Jezza: Hey, help me.
Pand: Sure, what can I do?
Jezza: We have a Christmas Party on Friday night. My costume options have fallen through.
Pand: Oh, what happened.
Jezza: My 'Choose Life' t-shirt won't get to me on time.
Pand: But the 80's is easy to sort.
Jezza: That's why I'm calling you. Can you help me out?
Do I look like the sort of person who can whip an 80's costume out of my bum? Seems like I am.
Pand: Do you have some blue jeans? Maybe on the snug side?
Jezza: I'm perimenopausal - everything is a bit tight.
Pand: Do you have a denim jacket in the same material? If not, I can loan you mine.
Jezza: I think I do.
Pand: Do you have some white runners and some colourful long socks?
Jezza: Yes, I've got them.
Pand: Well. Accessorise that outfit. Find a colourful loose t-shirt, a scrunchie, some pearls and a black lace glove. You're done.

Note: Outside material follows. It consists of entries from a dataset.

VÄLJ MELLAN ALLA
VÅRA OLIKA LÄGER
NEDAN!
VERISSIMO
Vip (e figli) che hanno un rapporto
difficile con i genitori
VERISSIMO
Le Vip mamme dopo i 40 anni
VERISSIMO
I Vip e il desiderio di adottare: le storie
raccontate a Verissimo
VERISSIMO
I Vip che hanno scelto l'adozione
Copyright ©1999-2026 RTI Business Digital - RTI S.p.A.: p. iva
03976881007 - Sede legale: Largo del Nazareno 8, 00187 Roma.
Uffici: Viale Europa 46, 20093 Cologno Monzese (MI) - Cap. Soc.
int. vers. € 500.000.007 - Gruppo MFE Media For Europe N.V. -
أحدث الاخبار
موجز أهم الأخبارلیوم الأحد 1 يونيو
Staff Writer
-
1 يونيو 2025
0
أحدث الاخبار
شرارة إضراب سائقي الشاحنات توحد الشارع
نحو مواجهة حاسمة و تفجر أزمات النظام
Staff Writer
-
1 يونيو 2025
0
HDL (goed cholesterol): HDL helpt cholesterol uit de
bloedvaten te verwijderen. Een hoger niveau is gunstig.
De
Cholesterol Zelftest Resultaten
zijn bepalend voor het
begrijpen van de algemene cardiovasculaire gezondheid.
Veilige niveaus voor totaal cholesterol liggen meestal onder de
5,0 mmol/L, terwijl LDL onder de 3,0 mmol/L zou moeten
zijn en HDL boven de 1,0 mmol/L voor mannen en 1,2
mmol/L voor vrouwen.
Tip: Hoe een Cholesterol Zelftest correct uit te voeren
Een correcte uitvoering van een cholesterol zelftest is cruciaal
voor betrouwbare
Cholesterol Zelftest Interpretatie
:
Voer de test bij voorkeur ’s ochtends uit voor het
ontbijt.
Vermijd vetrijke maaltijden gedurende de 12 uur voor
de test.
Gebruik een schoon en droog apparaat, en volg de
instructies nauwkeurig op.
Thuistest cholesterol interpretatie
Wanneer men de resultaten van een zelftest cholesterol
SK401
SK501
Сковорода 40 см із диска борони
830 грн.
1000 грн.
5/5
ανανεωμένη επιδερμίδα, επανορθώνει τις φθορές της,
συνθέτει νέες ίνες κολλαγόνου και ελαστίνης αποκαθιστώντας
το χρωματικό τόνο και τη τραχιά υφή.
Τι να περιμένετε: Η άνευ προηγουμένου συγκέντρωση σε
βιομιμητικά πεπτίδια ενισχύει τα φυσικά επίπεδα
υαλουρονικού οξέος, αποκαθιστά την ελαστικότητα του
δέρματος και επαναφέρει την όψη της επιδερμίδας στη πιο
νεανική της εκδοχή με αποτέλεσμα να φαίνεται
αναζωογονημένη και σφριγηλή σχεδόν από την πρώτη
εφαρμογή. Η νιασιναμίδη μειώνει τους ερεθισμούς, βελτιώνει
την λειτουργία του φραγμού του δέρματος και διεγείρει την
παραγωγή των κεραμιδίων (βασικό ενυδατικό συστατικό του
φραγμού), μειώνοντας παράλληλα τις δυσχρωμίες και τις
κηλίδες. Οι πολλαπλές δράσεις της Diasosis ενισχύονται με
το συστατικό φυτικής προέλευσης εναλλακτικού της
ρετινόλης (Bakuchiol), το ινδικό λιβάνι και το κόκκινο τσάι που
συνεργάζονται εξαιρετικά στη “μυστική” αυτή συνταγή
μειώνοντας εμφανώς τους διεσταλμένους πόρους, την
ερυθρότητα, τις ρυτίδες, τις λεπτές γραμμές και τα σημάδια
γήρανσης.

Jezza: Where am I going to get pearls and a glove at this late stage?
Pand: I can loan you some.
Yes. I am the person who has one lace glove, and a few strings of imitation pearls tucked away, out of sight, for such occasions.
I feel rather naff.
We arranged to meet between our places. I needed to get myself to the hairdresser in a Bayside suburb at 7 p.m. Jezza lives east. We met in the Red Rooster car park near the top of Warrigal Road. (Out of interest, had anybody ever seen anybody ever go into a Red Rooster restaurant?)
And I got to the hairdresser on time - with ten minutes to spare even.
I just find it strange that people would think I have this stuff lying around.